Leider hatten wir jedoch die Spielstätte von der falschen Seite angesteuert, sodass uns ein ausgiebiger Fußmarsch und allerlei mehr oder weniger einfallsreiches Gepöbel einheimischer „Fußballfans“ erwartete, bevor wir das Areal auf der Stadionrückseite zunächst ausgiebig betrachten und dann durch den Gästeeingang auch betreten durften. Getreu dem Motto „Die Mönche kommen!“ fiel also die Schar der Borussenanhänger – zu einem großen Teil in standesgemäße braune Kutten gehüllt – ins Rostocker „Schmuckkästchen“ ein. Hatten die schnuckeligen Flutlichtmasten von außen noch eher an ein unfertiges Provisorium erinnert, wurden wir drinnen zunächst angenehm überrascht. Freundlich und hell, angenehm übersichtlich und komplett überdacht – hier hatte der Aufbau Ost scheinbar tatsächlich Früchte getragen. Unser positiver Eindruck wurde getrübt, als wir feststellen mussten, dass die einzige Anzeigetafel (inklusive Stadionuhr) ausgerechnet am Dach über „unserer“ Kurve angebracht worden war, wo wir sie selbst nicht einsehen konnten. Als wir jedoch merkten, dass dies außer uns dem halben Stadion ebenfalls so ging, lachten wir uns ins Fäustchen und begannen unbeeindruckt, unsere lautstarken Gesänge anzustimmen. Zu unserer Überraschung blieben wir dabei über weite Strecken des Nachmittags nahezu ohne jegliche Konkurrenz. Das Rostocker Publikum machte sich eigentlich nur dreimal wirklich deutlich bemerkbar: Zunächst unrühmlicherweise im Rahmen der anberaumten Schweigeminute für die Opfer der Erfurter Tragödie vom Tag zuvor, dann natürlich nach dem Tor durch Delano Hill zur zwischenzeitlichen 1:0 Führung der Hausherren und schließlich nach Spielende, als schallende Musik aus der Lautsprecheranlage für einen rauschenden Saisonabschluss sorgen sollte. Nicht zuletzt Fußballgott Igor Demo mit seinem fulminanten Ausgleichstor ließ Hansas Party jedoch an diesem Samstag ein wenig dürftig ausfallen. Wenigstens wir Gladbacher feierten unsere Auf- und Nichtabstiegshelden über mehr als 90 Minuten gebührend und machten uns gegen 18 Uhr nicht unzufrieden wieder auf den Heimweg.

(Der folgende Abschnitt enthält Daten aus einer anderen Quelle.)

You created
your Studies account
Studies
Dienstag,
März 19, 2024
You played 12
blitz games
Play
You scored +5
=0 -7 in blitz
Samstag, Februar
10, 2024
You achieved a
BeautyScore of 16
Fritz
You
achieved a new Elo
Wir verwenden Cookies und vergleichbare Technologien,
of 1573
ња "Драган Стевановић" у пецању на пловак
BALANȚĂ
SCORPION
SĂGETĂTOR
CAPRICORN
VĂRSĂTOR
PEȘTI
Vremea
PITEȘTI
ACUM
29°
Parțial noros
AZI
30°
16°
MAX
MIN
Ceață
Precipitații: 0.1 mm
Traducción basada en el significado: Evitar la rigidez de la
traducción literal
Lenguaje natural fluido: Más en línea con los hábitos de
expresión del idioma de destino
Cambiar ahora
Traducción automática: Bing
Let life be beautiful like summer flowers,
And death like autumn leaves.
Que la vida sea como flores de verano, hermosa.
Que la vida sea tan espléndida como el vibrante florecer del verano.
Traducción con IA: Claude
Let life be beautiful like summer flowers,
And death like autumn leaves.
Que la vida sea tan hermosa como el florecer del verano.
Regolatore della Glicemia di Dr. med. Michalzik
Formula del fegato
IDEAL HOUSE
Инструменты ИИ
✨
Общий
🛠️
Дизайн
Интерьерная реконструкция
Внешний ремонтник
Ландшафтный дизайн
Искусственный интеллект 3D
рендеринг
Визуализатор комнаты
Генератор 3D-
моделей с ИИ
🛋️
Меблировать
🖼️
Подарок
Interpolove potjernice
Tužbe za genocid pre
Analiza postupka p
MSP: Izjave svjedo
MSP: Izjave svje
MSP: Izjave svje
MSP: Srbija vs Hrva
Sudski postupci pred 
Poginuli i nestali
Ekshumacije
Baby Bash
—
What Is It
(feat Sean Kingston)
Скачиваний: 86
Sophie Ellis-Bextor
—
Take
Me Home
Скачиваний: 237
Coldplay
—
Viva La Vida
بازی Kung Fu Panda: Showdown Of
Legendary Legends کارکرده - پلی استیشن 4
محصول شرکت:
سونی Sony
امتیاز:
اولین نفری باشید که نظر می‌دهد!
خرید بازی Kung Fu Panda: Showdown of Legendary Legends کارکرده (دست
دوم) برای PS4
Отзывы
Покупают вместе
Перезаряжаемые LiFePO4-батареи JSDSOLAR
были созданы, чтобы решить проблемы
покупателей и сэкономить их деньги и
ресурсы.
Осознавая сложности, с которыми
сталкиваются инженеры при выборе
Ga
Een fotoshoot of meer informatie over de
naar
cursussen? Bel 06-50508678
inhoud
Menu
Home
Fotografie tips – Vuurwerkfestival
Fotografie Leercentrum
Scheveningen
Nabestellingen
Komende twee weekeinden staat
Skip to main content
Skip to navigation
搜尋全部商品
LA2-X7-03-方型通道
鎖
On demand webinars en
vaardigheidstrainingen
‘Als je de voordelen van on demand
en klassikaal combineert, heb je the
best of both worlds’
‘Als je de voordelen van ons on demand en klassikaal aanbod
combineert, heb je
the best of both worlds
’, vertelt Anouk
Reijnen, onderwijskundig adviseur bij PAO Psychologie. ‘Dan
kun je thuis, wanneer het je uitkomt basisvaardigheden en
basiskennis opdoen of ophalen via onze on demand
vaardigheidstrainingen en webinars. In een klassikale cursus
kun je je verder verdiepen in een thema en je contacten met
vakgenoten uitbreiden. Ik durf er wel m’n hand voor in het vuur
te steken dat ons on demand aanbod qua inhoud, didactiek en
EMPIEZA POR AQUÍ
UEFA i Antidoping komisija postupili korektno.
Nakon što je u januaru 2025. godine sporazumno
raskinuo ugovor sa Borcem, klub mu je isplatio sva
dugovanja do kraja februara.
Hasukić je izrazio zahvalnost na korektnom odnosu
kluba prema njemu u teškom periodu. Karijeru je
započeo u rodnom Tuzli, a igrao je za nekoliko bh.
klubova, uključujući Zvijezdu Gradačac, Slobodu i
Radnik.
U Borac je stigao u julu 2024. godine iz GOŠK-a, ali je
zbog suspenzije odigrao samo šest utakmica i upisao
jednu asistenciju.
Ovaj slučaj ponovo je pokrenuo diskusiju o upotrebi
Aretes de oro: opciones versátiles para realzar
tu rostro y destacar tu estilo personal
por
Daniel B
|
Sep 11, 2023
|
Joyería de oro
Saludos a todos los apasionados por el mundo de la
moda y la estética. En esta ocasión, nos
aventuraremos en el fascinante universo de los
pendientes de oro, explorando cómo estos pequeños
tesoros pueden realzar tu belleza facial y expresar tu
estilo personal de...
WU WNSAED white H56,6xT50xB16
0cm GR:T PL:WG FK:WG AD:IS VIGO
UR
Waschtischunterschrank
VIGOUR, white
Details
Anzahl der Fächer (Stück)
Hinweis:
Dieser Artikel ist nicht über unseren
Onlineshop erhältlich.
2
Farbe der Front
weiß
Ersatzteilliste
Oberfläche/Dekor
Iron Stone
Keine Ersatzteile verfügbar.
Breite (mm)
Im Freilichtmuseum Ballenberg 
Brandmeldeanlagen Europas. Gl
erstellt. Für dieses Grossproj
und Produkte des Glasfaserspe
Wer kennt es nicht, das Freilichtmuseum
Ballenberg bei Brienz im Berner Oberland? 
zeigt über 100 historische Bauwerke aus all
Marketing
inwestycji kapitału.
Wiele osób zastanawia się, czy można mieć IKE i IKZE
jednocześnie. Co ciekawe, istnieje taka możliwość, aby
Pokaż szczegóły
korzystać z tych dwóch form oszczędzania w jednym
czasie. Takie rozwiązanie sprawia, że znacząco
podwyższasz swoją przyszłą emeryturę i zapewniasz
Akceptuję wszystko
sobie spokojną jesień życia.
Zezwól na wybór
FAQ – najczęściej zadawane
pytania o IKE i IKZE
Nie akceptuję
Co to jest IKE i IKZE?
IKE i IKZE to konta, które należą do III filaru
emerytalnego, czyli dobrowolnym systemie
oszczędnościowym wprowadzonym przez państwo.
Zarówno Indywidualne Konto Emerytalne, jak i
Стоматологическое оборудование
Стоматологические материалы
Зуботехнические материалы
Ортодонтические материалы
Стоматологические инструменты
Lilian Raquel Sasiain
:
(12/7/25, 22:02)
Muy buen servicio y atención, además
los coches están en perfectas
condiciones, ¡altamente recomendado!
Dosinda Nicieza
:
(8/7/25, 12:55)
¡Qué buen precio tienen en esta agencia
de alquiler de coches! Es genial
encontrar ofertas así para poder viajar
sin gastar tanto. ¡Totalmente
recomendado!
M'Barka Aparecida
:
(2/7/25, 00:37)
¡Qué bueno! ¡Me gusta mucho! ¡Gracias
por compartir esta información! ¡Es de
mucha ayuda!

Zwar fiel es Hage sichtlich schwer, sich von seinen noch auf die letzte Minute neu gewonnenen Freunden vor Ort zu trennen, doch als wir ihn rigoros zum Einstieg drängten, ließ auch er sich letztlich von der Notwendigkeit eines zügigen Abschieds überzeugen. Unübersehbare Mängel in der ostdeutschen Infrastruktur und anfängliche Unstimmigkeiten über die Fahrtroute erschwerten es uns ebenfalls zunächst erheblich, Rostock wieder zu verlassen. Schließlich aber schafften wir es doch und fielen wenig später über die Reste unserer stattlichen Bier- und Hackfleischvorräte her. Das immer noch gut gekühlte Gesöff im Wagen entpupte sich als ein wahrer Segen im Vergleich zur  Rostocker Stadionplörre (nicht wahr, Olli?). Die Frikadellen allerdings versetzten uns langsam aber sicher in einen Rausch, wie ihn selbst Alkohol und Nikotin zusammen nicht auszulösen vermögen. Obwohl wiederum einige Male angehalten wurde, um die Blase zu entleeren und frische Luft zu atmen, hatte uns die Überdosis Mett die gesamte Rückfahrt über fest im Griff. Zwar tat DJ Axel an vorderster Radiofront sein bestes, doch auch er konnte nicht verhindern, dass die komplette Rückbank erschöpft von Hackfleischverdauung und unzähligen Mettphrasen langsam aber sicher in einen verdienten Erholungsschlaf verfiel.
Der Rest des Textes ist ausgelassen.